Syrian Refugee Crisis now more serious than Rwanda in 1994
The UN High Commissioner for Refugees (UNHCR) has warned Tuesday that about 6,000 people flee each day from Syria to escape the civil war that began more than two years, an unprecedented flow recorded since the genocide in Rwanda in 1994, which resulted in 800,000 deaths.
Currently, the United Nations agency has registered about 1.8 million Syrian refugees, mainly in Lebanon (600,000), Iraq (160,000), Egypt (90,000), Turkey and Jordan. Two thirds of these refugees have fled their country since the beginning of the year.
The head of UNHCR, Antonio Guterres, has described the data as “chilling”, when compared with the numbers “from the Rwandan genocide 20 years ago.”
He has also appeared before the Council of the Deputy Secretary General of United Nations for Human Rights, Ivan Simonovic, which has estimated at 92 901 the number of people killed in Syria due to the conflict. Over 6,500 of these victims were children.
For its part, the Assistant Secretary for Humanitarian Affairs, Valerie Amos, said “the security, economic, political, social, developmental and humanitarian consequences are extremely serious and their impact is one of enormous concern”. Amos has warned of the long-term consequences for “future generations”.

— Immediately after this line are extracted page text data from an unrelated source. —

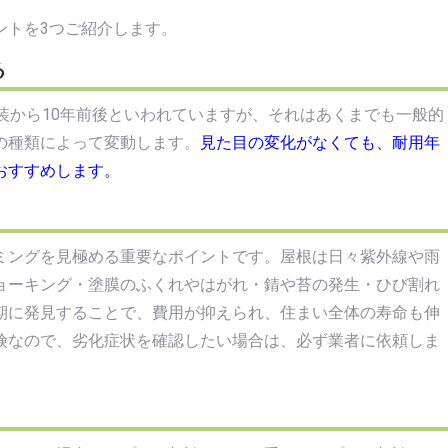
ントを3つご紹介します。
る
装から10年前後といわれていますが、それはあくまでも一般的
の種類によって変動します。
見た目の変化がなくても、耐用年
おすすめします。
ミングを見極める重要なポイントです。屋根は日々紫外線や雨
ョーキング・塗膜のふくれやはがれ・錆や苔の発生・ひび割れ
期に発見することで、費用が抑えられ、住まい全体の寿命も伸
険なので、劣化症状を確認したい場合は、必ず業者に依頼しま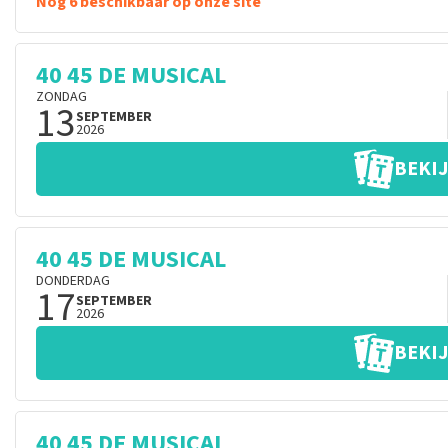
Nog 6 beschikbaar op onze site
40 45 DE MUSICAL
ZONDAG
13
SEPTEMBER
2026
BEKIJ
40 45 DE MUSICAL
DONDERDAG
17
SEPTEMBER
2026
BEKIJ
40 45 DE MUSICAL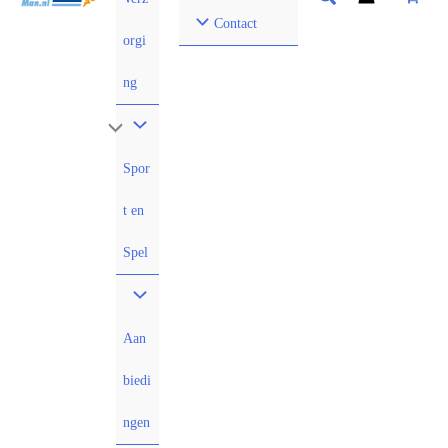
Contact
orgi
ng
Spor
t en
Spel
Aan
biedi
ngen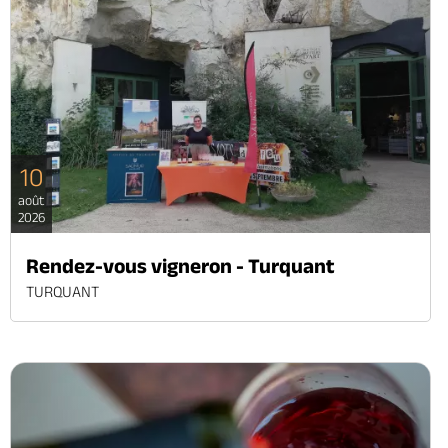
10
août
2026
Rendez-vous vigneron - Turquant
TURQUANT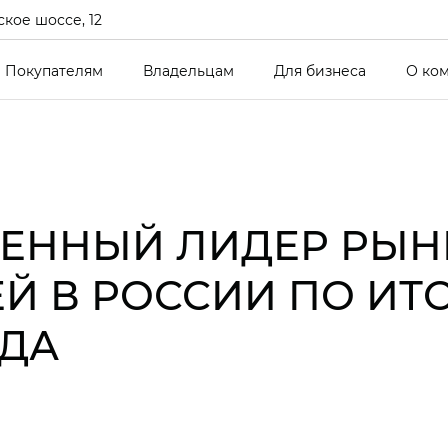
кое шоссе, 12
Покупателям
Владельцам
Для бизнеса
О ко
СМЕННЫЙ ЛИДЕР РЫН
Й В РОССИИ ПО ИТ
ОДА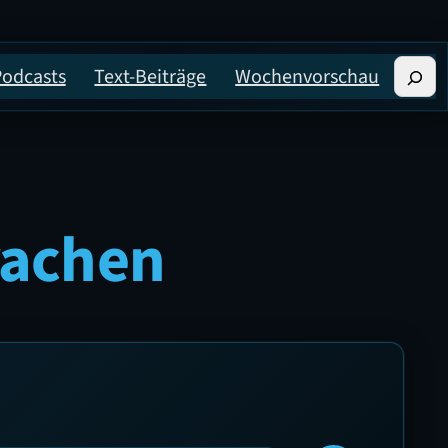
Suche
Podcasts
Text-Beiträge
Wochenvorschau
prachen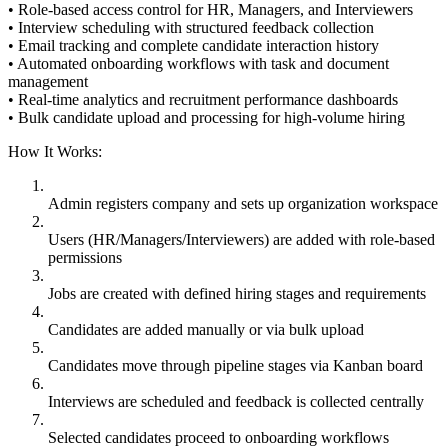
• Role-based access control for HR, Managers, and Interviewers
• Interview scheduling with structured feedback collection
• Email tracking and complete candidate interaction history
• Automated onboarding workflows with task and document
management
• Real-time analytics and recruitment performance dashboards
• Bulk candidate upload and processing for high-volume hiring
How It Works:
Admin registers company and sets up organization workspace
Users (HR/Managers/Interviewers) are added with role-based
permissions
Jobs are created with defined hiring stages and requirements
Candidates are added manually or via bulk upload
Candidates move through pipeline stages via Kanban board
Interviews are scheduled and feedback is collected centrally
Selected candidates proceed to onboarding workflows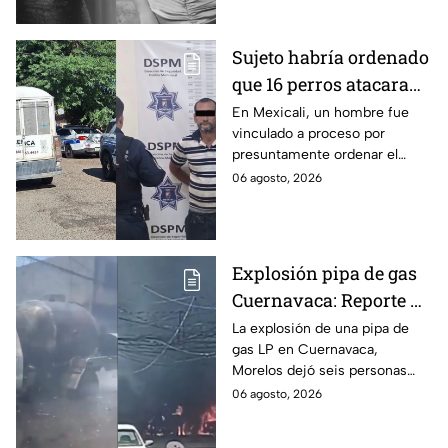
apenas 6 años.
Sujeto habría ordenado
que 16 perros atacaran
a su hermana con
En Mexicali, un hombre fue
vinculado a proceso por
discapacidad en
presuntamente ordenar el
Mexicali, BC
ataque de 16 perros contra su
06 agosto, 2026
hermana, quien tenía
discapacidad auditiva.
Explosión pipa de gas
Cuernavaca: Reporte de
víctimas tras estallido
La explosión de una pipa de
gas LP en Cuernavaca,
en Morelos
Morelos dejó seis personas
hospitalizadas. IMSS informó
06 agosto, 2026
que las pacientes siguen
internadas y aún no hay parte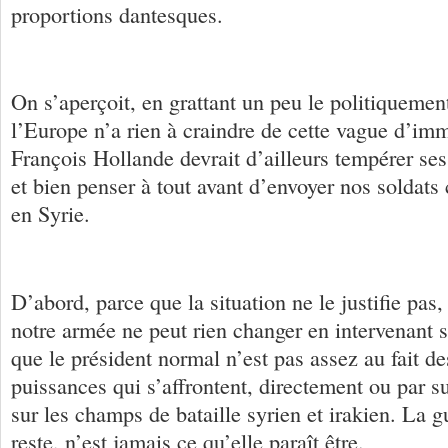
proportions dantesques.
On s’aperçoit, en grattant un peu le politiquemen
l’Europe n’a rien à craindre de cette vague d’imm
François Hollande devrait d’ailleurs tempérer ses
et bien penser à tout avant d’envoyer nos solda
en Syrie.
D’abord, parce que la situation ne le justifie pas,
notre armée ne peut rien changer en intervenant s
que le président normal n’est pas assez au fait des
puissances qui s’affrontent, directement ou par su
sur les champs de bataille syrien et irakien. La 
reste, n’est jamais ce qu’elle paraît être.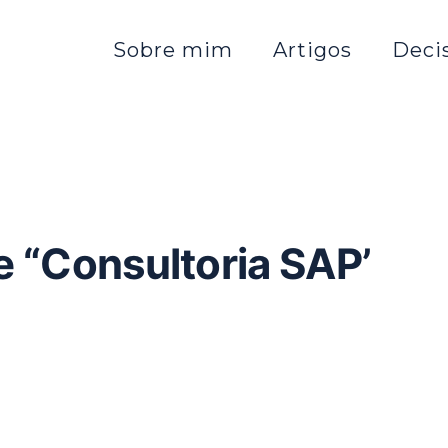
Sobre mim
Artigos
Deci
e “Consultoria SAP’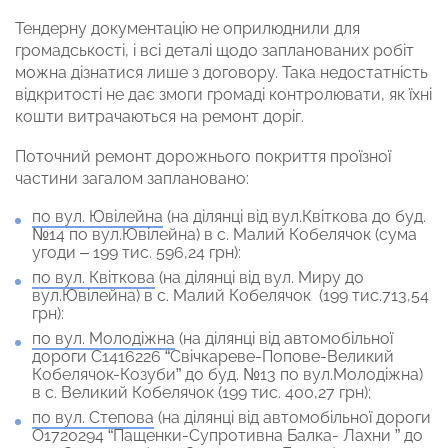
Тендерну документацію не оприлюднили для
громадськості, і всі деталі щодо запланованих робіт
можна дізнатися лише з договору. Така недостатність
відкритості не дає змоги громаді контролювати, як їхні
кошти витрачаються на ремонт доріг.
Поточний ремонт дорожнього покриття проїзної
частини загалом заплановано:
по вул. Ювілейна
(на ділянці від вул.Квіткова до буд.
№14 по вул.Ювілейна) в с. Малий Кобелячок (сума
угоди – 199 тис. 596,24 грн):
по вул. Квіткова
(на ділянці від вул. Миру до
вул.Ювілейна) в с. Малий Кобелячок (199 тис.713,54
грн):
по вул. Молодіжна
(на ділянці від автомобільної
дороги С1416226 “Свічкареве-Попове-Великий
Кобелячок-Козуби” до буд. №13 по вул.Молодіжна)
в с. Великий Кобелячок (199 тис. 400,27 грн);
по вул. Степова
(на ділянці від автомобільної дороги
О1720294 “Пащенки-Супротивна Балка- Лахни ” до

She has also indicated that 6.8 million Syrians need urgent humanitarian assistance, including more than 4.2 million IDPs. Recent studies of the World Food Programme estimated at 4 million people the number of Syrians in need of food.
In the present context, the head of UN Humanitarian Affairs has claimed another 3,100 million dollars (2,300 million euros) to cover the humanitarian needs of Syrian civilians and neighboring countries for the remainder of the year.
In response to these complaints and questions from most of the international community, the Syrian ambassador to the UN, Bashar Jaafari, has alleged that his government does “everything it can” to assume its “responsibility” with the population and to meet the “basic needs”.